4:31 p.m.: Brazilian Foreign Minister Celso Amorim says that he doubts very much that the Honduran coup regime would commit "a flagrant violation of International Law" by invading his country's embassy in Tegucigalpa.
4:56 p.m.: The regime is trying everything. Cell phone service is being screwed with again for the past hour. Channel 36 has gone off the air. Radio Globo's Internet site is down. Here is an alternate link to Radio Globo's live stream. Keep storming the gates of the information blockade.
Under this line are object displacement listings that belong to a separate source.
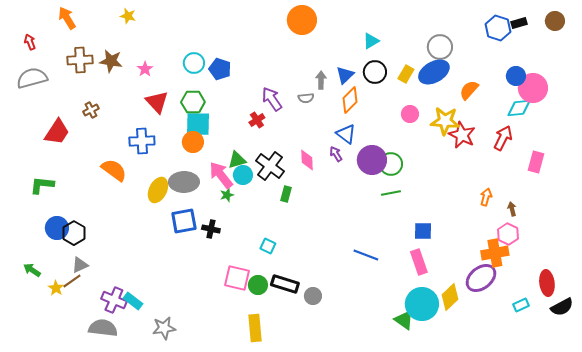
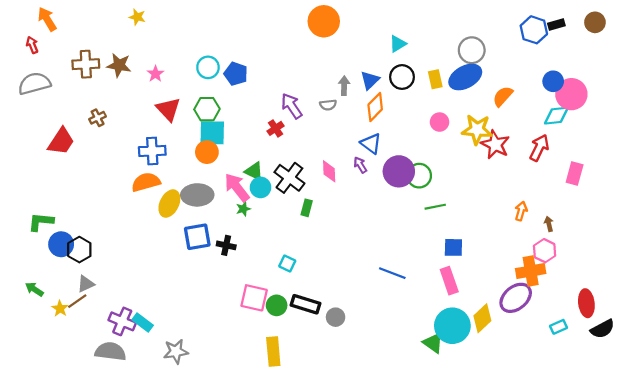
orange arrow: (67, 18) -> (47, 19), moved
yellow rectangle: (406, 74) -> (435, 79), turned -42
green triangle: (237, 160) -> (254, 171), turned 42
orange semicircle: (114, 170) -> (146, 182), moved, turned -52
green L-shape: (42, 185) -> (41, 222), moved
green line: (391, 193) -> (435, 207), moved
5:06 p.m.: Radio Globo reports that a caravan of more than 2,000 vehicles filled with coup opponents is en route from the state of El Paraiso to the national capital. Also reports massive traffic jams in Tegucigalpa now, an hour after curfew took effect.
5:21 p.m.: Coup "president" Micheletti just spoke on a "cadena nacional" (in which all TV, radio and cable stations are required to broadcast his message). He confirmed that Zelaya is in the country, insisted that the June 28 coup was "legal," said Zelaya will have to face charges against him, insisted that the country is in complete calm (if so, then why the military curfew?), attacked the government of Brazil for protecting Zelaya in its Embassy, and told everyone that the National Police and the National Army are behind him. He ended with shouts of "Viva Honduras" to a small group of coup functionaries. He sounds frightened, but is digging in his heels.
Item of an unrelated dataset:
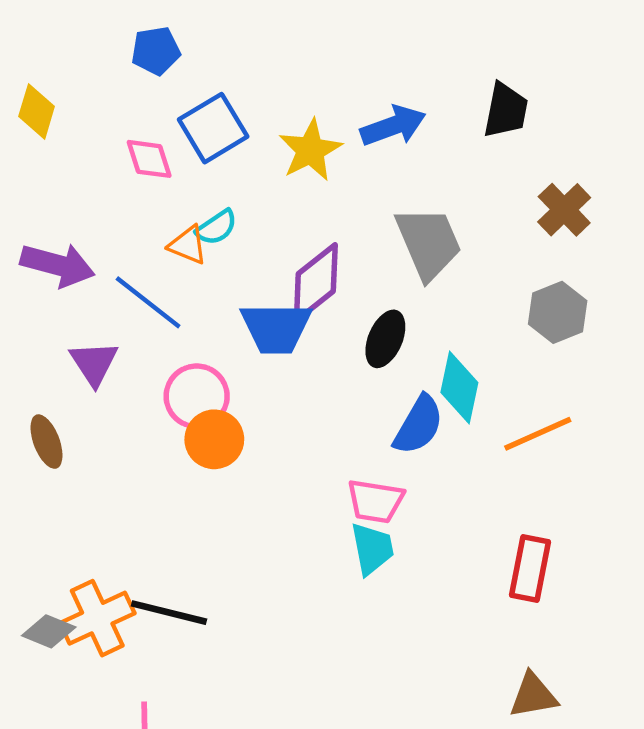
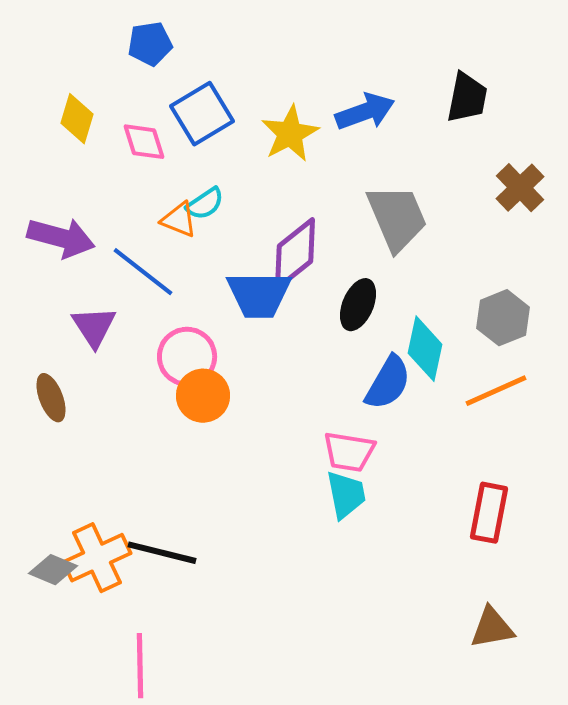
yellow diamond: (37, 111) -> (77, 119), moved
gray hexagon: (558, 312) -> (503, 318), moved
Upon the termination of his broadcast, a woman on Radio Globo mocked him mercilessly, saying "no one owes obedience to an order by a de facto regime," and noted that the curfew was called just ten minutes before it took effect, leaving millions of Hondurans to have to get home from work but without enough time to do it. "Nobody is obeying the order," she said. "Nor should they."
5:30 p.m.: I'll be live on Flashpoints radio (available at the KPFA website), hosted by Dennis Bernstein, at the top of the hour (8 p.m. ET, 5 p.m. PT) to talk about the situation in Honduras. There will also be a report from Tim Russo - professor at the upcoming Narco News School of Authentic Journalism - who was in front of the Brazilian Embassy in Tegucigalpa today when President Zelaya appeared from the balcony to greet the crowd, and took audiotape of the moment.
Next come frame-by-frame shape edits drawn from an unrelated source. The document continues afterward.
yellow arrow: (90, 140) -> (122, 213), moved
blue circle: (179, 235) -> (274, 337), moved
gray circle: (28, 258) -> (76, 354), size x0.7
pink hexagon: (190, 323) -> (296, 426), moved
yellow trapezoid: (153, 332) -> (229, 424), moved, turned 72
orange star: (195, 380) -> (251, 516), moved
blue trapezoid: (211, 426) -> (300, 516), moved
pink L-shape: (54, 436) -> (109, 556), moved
5:42 p.m.: Leaders of the Liberal Party bloc that turned against the coup have now signed a public letter calling on party members "in all the popular barrios" of Tegucigalpa and throughout the country to converge on the Brazilian Embassy to protect President Zelaya. Radio Globo just read the letter live on the air.
5:50 p.m.: The coup regime has just cut electricity to entire neighborhoods surrounding the Brazilian Embassy and Channel 36 TV. How long do you think it will take the people to install a generator in each place? The same will happen when the regime cuts the water, the next likely step coming from that form of logic. And the people will usher in water trucks to refill the tanks. Hell, they'll bring it cup by cup if they have to! This is a losing gambit by the Micheletti regime because it does not have control of the street.
6:52 p.m.: As predicted in the previous update, the regime's attempt to cut electricity to the Brazilian Embassy is already an epic fail. Tim Russo just reported live on that Flashpoints radio show from inside the Embassy as the electric power went back on! A discussion about a half hour prior, on Radio Globo, included a call for generators and a pledge by the head of the electrical workers union to send technicians to set them up. A half hour later, there was light. An organized people can never be beat. That is the lesson of Honduras.
8:17 p.m.: The coup regime has just extended the military curfew until 6 p.m. tomorrow evening, which means nobody goes to work on Tuesday, not even during daylight hours, and all stores will be closed. (Schools were already out as the teachers unions called a national strike and for their members to come to the Brazilian embassy.) Meanwhile, the US State Department has recommended that US citizens avoid all non-essential travel to Honduras. It's as if there's a general strike without it even being called for!